* _Information supplied_

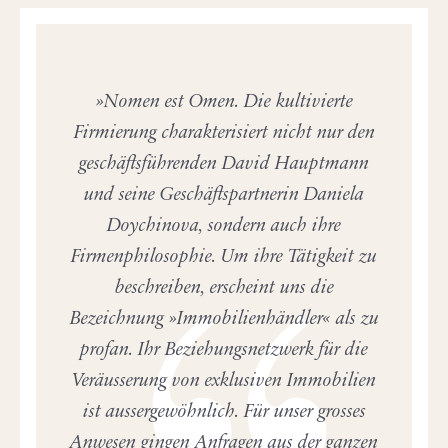
Nomen est Omen. Die kultivierte
Firmierung charakterisiert nicht nur den
geschäftsführenden David Hauptmann
und seine Geschäftspartnerin Daniela
Doychinova, sondern auch ihre
Firmenphilosophie. Um ihre Tätigkeit zu
beschreiben, erscheint uns die
Bezeichnung »Immobilienhändler« als zu
profan. Ihr Beziehungsnetzwerk für die
Veräusserung von exklusiven Immobilien
ist aussergewöhnlich. Für unser grosses
Anwesen gingen Anfragen aus der ganzen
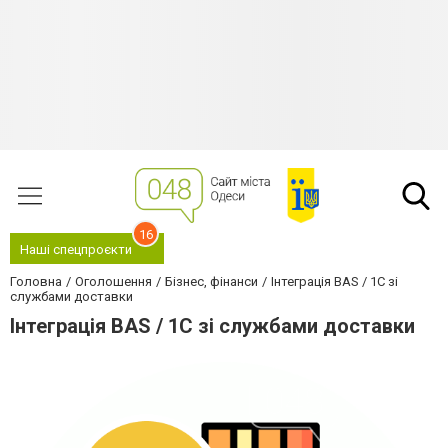
16
Наші спецпроєкти
Головна
Оголошення
Бізнес, фінанси
Інтеграція BAS / 1C зі
службами доставки
Інтеграція BAS / 1C зі службами доставки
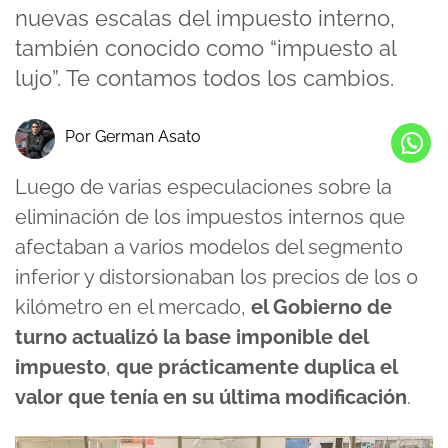
nuevas escalas del impuesto interno,
también conocido como “impuesto al
lujo”. Te contamos todos los cambios.
Por German Asato
Luego de varias especulaciones sobre la
eliminación de los impuestos internos que
afectaban a varios modelos del segmento
inferior y distorsionaban los precios de los 0
kilómetro en el mercado,
el Gobierno de
turno actualizó la base imponible del
impuesto
,
que prácticamente duplica el
valor que tenía en su última modificación
.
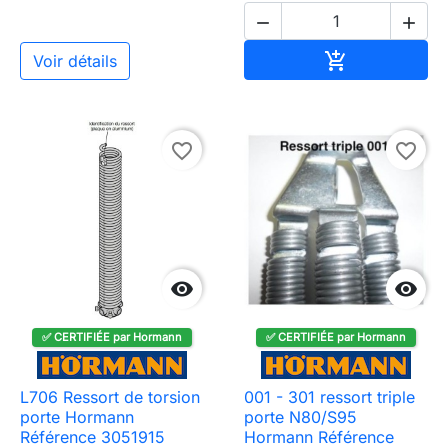


Ajouter au pa

Voir détails
favorite_border
favorite_border


✅ CERTIFIÉE par Hormann
✅ CERTIFIÉE par Hormann
L706 Ressort de torsion
001 - 301 ressort triple
porte Hormann
porte N80/S95
Référence 3051915
Hormann Référence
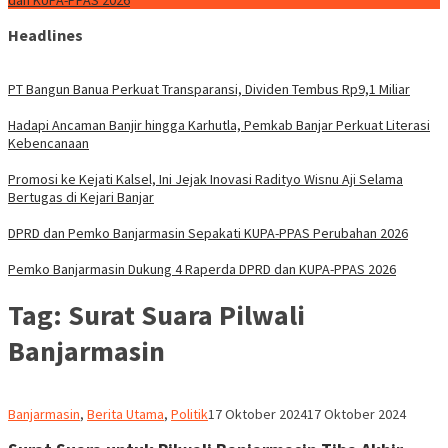
dan KUPA-PPAS 2026
Headlines
PT Bangun Banua Perkuat Transparansi, Dividen Tembus Rp9,1 Miliar
Hadapi Ancaman Banjir hingga Karhutla, Pemkab Banjar Perkuat Literasi
Kebencanaan
Promosi ke Kejati Kalsel, Ini Jejak Inovasi Radityo Wisnu Aji Selama
Bertugas di Kejari Banjar
DPRD dan Pemko Banjarmasin Sepakati KUPA-PPAS Perubahan 2026
Pemko Banjarmasin Dukung 4 Raperda DPRD dan KUPA-PPAS 2026
Tag:
Surat Suara Pilwali
Banjarmasin
Redaksi
Banjarmasin
,
Berita Utama
,
Politik
17 Oktober 2024
17 Oktober 2024
dnusantarapost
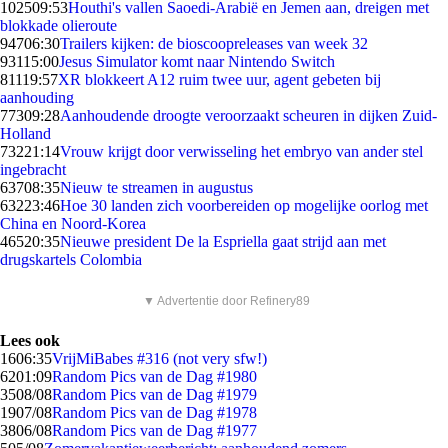
1025
09:53
Houthi's vallen Saoedi-Arabië en Jemen aan, dreigen met
blokkade olieroute
947
06:30
Trailers kijken: de bioscoopreleases van week 32
931
15:00
Jesus Simulator komt naar Nintendo Switch
811
19:57
XR blokkeert A12 ruim twee uur, agent gebeten bij
aanhouding
773
09:28
Aanhoudende droogte veroorzaakt scheuren in dijken Zuid-
Holland
732
21:14
Vrouw krijgt door verwisseling het embryo van ander stel
ingebracht
637
08:35
Nieuw te streamen in augustus
632
23:46
Hoe 30 landen zich voorbereiden op mogelijke oorlog met
China en Noord-Korea
465
20:35
Nieuwe president De la Espriella gaat strijd aan met
drugskartels Colombia
▼ Advertentie door Refinery89
Lees ook
16
06:35
VrijMiBabes #316 (not very sfw!)
62
01:09
Random Pics van de Dag #1980
35
08/08
Random Pics van de Dag #1979
19
07/08
Random Pics van de Dag #1978
38
06/08
Random Pics van de Dag #1977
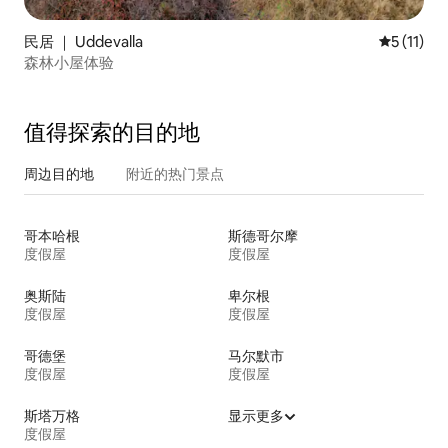
民居 ｜ Uddevalla
平均评分 5
5 (11)
森林小屋体验
值得探索的目的地
周边目的地
附近的热门景点
哥本哈根
斯德哥尔摩
度假屋
度假屋
奥斯陆
卑尔根
度假屋
度假屋
哥德堡
马尔默市
度假屋
度假屋
斯塔万格
显示更多
度假屋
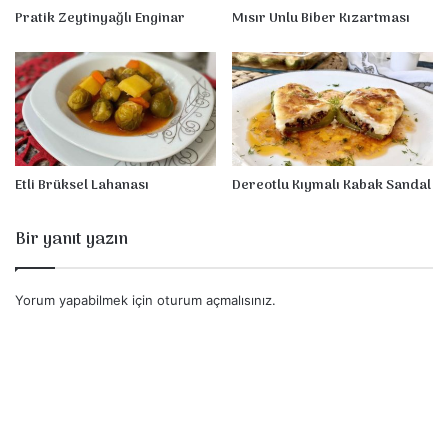
l
Pratik Zeytinyağlı Enginar
Mısır Unlu Biber Kızartması
m
a
s
ı
Etli Brüksel Lahanası
Dereotlu Kıymalı Kabak Sandal
Bir yanıt yazın
Yorum yapabilmek için
oturum açmalısınız
.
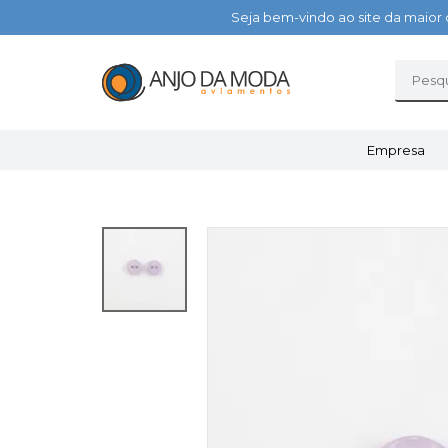
Seja bem-vindo ao site da maior 
Empresa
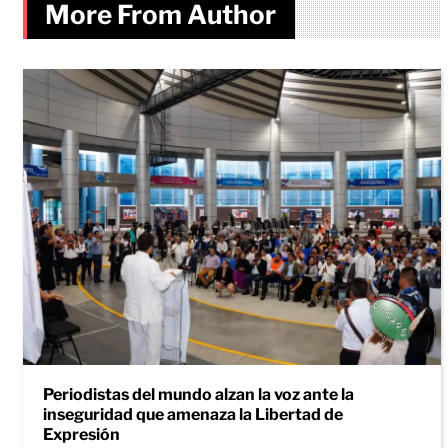
More From Author
Periodistas del mundo alzan la voz ante la
inseguridad que amenaza la Libertad de
Expresión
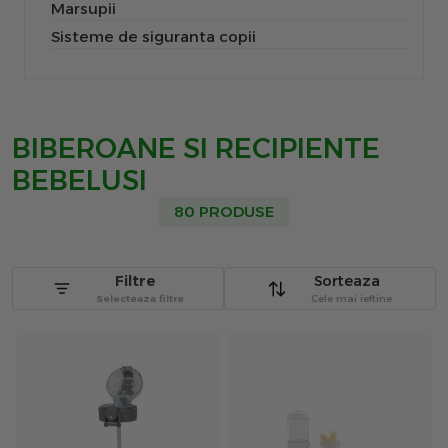
Marsupii
Sisteme de siguranta copii
BIBEROANE SI RECIPIENTE
BEBELUSI
80 PRODUSE
Filtre
Sorteaza
Selecteaza filtre
Cele mai ieftine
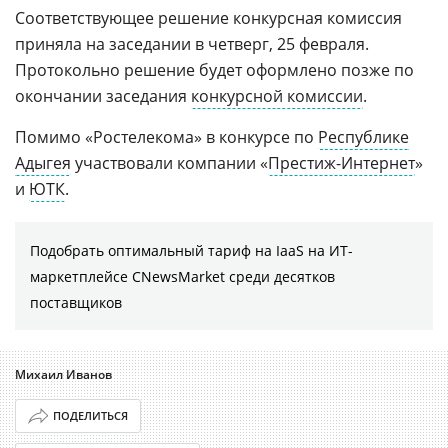
Соответствующее решение конкурсная комиссия
приняла на заседании в четверг, 25 февраля.
Протокольно решение будет оформлено позже по
окончании заседания
конкурсной комиссии
.
Помимо «Ростелекома» в конкурсе по
Республике
Адыгея
участвовали компании «
Престиж-Интернет
»
и
ЮТК
.
Подобрать оптимальный тариф на IaaS на ИТ-
маркетплейсе CNewsMarket среди десятков
поставщиков
Михаил Иванов
ПОДЕЛИТЬСЯ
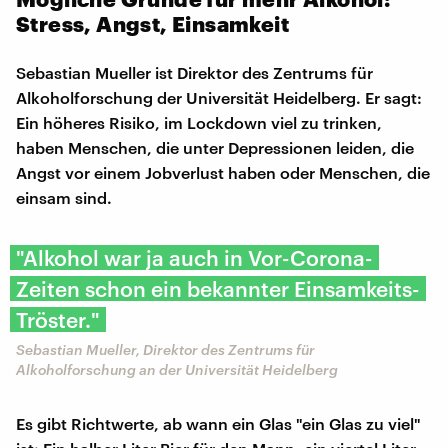
Stress, Angst, Einsamkeit
Sebastian Mueller ist Direktor des Zentrums für
Alkoholforschung der Universität Heidelberg. Er sagt:
Ein höheres Risiko, im Lockdown viel zu trinken,
haben Menschen, die unter Depressionen leiden, die
Angst vor einem Jobverlust haben oder Menschen, die
einsam sind.
"Alkohol war ja auch in Vor-Corona-
Zeiten schon ein bekannter Einsamkeits-
Tröster."
Sebastian Mueller, Direktor des Zentrums für
Alkoholforschung an der Universität Heidelberg
Es gibt Richtwerte, ab wann ein Glas "ein Glas zu viel"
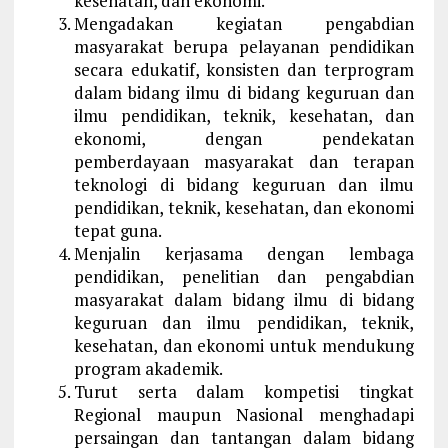
kesehatan, dan ekonomi.
Mengadakan kegiatan pengabdian
masyarakat berupa pelayanan pendidikan
secara edukatif, konsisten dan terprogram
dalam bidang ilmu di bidang keguruan dan
ilmu pendidikan, teknik, kesehatan, dan
ekonomi, dengan pendekatan
pemberdayaan masyarakat dan terapan
teknologi di bidang keguruan dan ilmu
pendidikan, teknik, kesehatan, dan ekonomi
tepat guna.
Menjalin kerjasama dengan lembaga
pendidikan, penelitian dan pengabdian
masyarakat dalam bidang ilmu di bidang
keguruan dan ilmu pendidikan, teknik,
kesehatan, dan ekonomi untuk mendukung
program akademik.
Turut serta dalam kompetisi tingkat
Regional maupun Nasional menghadapi
persaingan dan tantangan dalam bidang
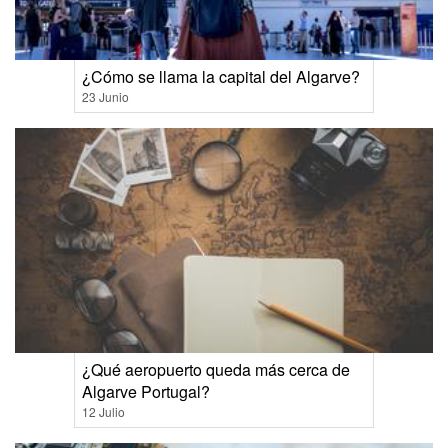
¿Cómo se llama la capital del Algarve?
23 Junio
¿Qué aeropuerto queda más cerca de
Algarve Portugal?
12 Julio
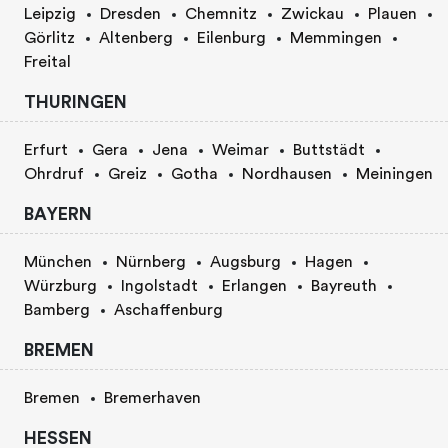
Leipzig
Dresden
Chemnitz
Zwickau
Plauen
Görlitz
Altenberg
Eilenburg
Memmingen
Freital
THURINGEN
Erfurt
Gera
Jena
Weimar
Buttstädt
Ohrdruf
Greiz
Gotha
Nordhausen
Meiningen
BAYERN
München
Nürnberg
Augsburg
Hagen
Würzburg
Ingolstadt
Erlangen
Bayreuth
Bamberg
Aschaffenburg
BREMEN
Bremen
Bremerhaven
HESSEN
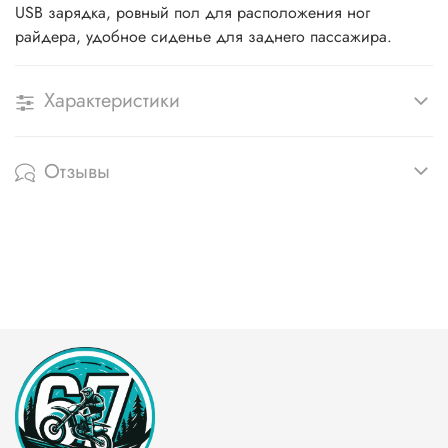
USB зарядка, ровный пол для расположения ног
райдера, удобное сиденье для заднего пассажира.
Характеристики
Отзывы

* _Exercise instructions_
Check each line of the entries, and copy the ones that contain "доставки".

* _Exercise solution_
службами доставки
Інтеграція BAS / 1C зі службами доставки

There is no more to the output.